James and the Giant Peach: James as Seen Through the Eyes of the Book And the Film
James and the Giant Peach is a famous, classic children's story by Roald Dahl that has been transformed into an animated film of the same name. Both book and film tell the story of a young orphaned boy named James. His parents have been killed in a freak accident. James lives with two horrible aunts, named Striker and Sponge, and dreams of moving to New York City someday. The boy's dreams come true when he meets a mysterious man whose magic swells a peach in the aunt's yard to giant proportions. The peach and various insects who assume life-size proportions accompany James as the peach escapes the confines of England and eventually arrives in New York City.

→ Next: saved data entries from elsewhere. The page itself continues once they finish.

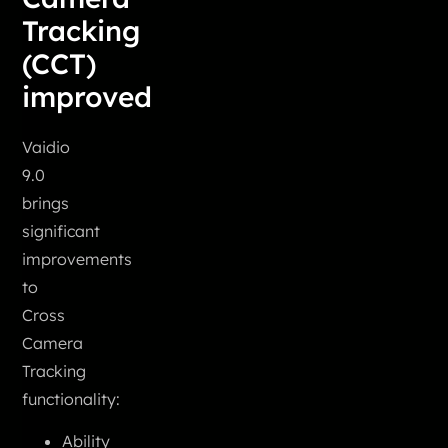
Tracking
(CCT)
improved
Vaidio
9.0
brings
significant
improvements
to
Cross
Camera
Tracking
functionality:
Ability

The most obvious difference between the book and the film is that in the film, Aunts Striker and Sponge live on, and pursue James in his peach across the Atlantic in their car. In the book, they are more miserable and bitter than evil and seem to have a vendetta against the world in general, rather than James. In the book they are killed when the peach rolls upon their house. In the film, Striker and Sponge actually come to New York City. The cinematic James has been fantasizing and dreaming about going to New York City and seeing the Empire State Building for his whole life. This is in contrast to the book where New York City is only briefly referenced at the beginning.

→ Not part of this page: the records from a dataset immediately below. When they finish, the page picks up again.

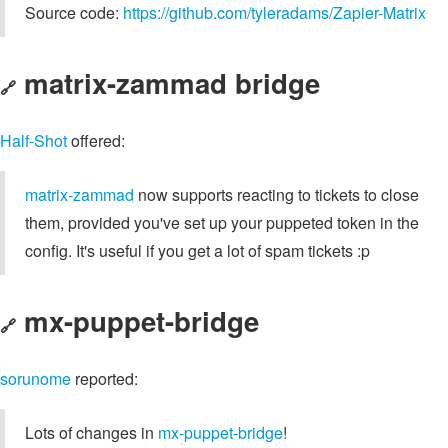
Source code:
https://github.com/tyleradams/Zapier-Matrix
matrix-zammad bridge
🔗
Half-Shot
offered:
matrix-zammad
now supports reacting to tickets to close
them, provided you've set up your puppeted token in the
config. It's useful if you get a lot of spam tickets :p
mx-puppet-bridge
🔗
sorunome
reported:
Lots of changes in
mx-puppet-bridge
!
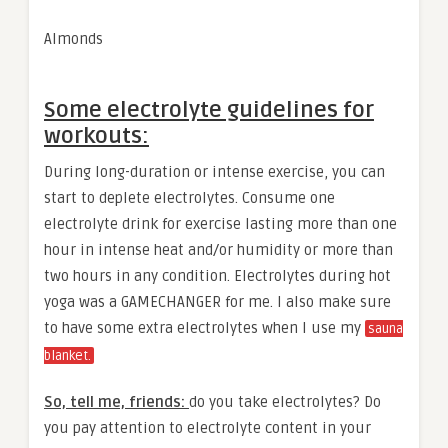
Almonds
Some electrolyte guidelines for
workouts:
During long-duration or intense exercise, you can
start to deplete electrolytes. Consume one
electrolyte drink for exercise lasting more than one
hour in intense heat and/or humidity or more than
two hours in any condition. Electrolytes during hot
yoga was a GAMECHANGER for me. I also make sure
to have some extra electrolytes when I use my
sauna
blanket.
So, tell me, friends:
do you take electrolytes? Do
you pay attention to electrolyte content in your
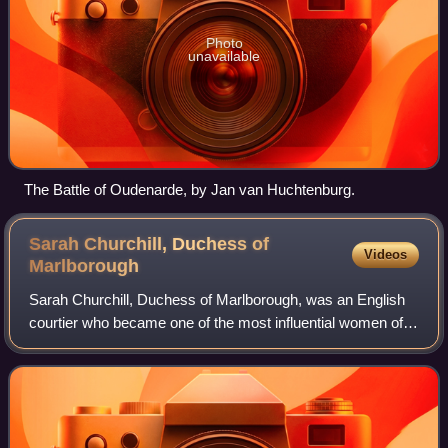
Photo
unavailable
The Battle of Oudenarde, by Jan van Huchtenburg.
Sarah Churchill, Duchess of
Videos
Marlborough
Sarah Churchill, Duchess of Marlborough, was an English
courtier who became one of the most influential women of
her time through her close relationship with Anne, Queen of
Great Britain. Churchill's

The James of the film is much more emotionally invigorated by his adventures and more empowered as a character than the James of the book. In the film, James, now powerful and emboldened with his success in navigating the peach with a compass and leading his insect friends, apprehends Striker and Sponge, and turns them over to the NYPD. The James in the book is fairly passive, but in the film James takes charge of the talking insects, steers the peach, and makes his way alone in New York City after he is separated from his friends. In the world of the film, the experiences of James with the peach are clearly more of a depiction of a child's powerful fantasy life than in the book. This is accomplished by a "Wizard of Oz" style split between ordinary life and fantasy life, where the original James is a real, live-action boy, who becomes a cartoon after he befriends the giant insects and the peach grows to giant size. The film is also more delicate in spirit and gentle, as befits a pure fantasy rather than a fantastic satire. Instead of rolling and careening about crushing evil people like the aunts and destroying things in its wake like James' former house, the cinematic peach is soon taken aloft by beautiful seagulls on gossamer webs. The film, although satirical like the book in its exposure of grown-up's bad behavior and the triumph of children, contains such moments to soften some of the blows of its humor.
Another important element of the film not contained in the book is the way that James' parents have died. In the book, this is told in an off-hand, funny, and cruel manner -- they are devoured by a rhinoceros who has escaped from the London zoo. In the film, the viewers actually see James' life before he has to move in with his aunts, which appears much happier. The rhinoceros looks more evil, than randomly and humorously cruel like the escaped animal from the zoo. This gives a kind of moral purpose to James' later pursuit of evildoers like his aunts in New York.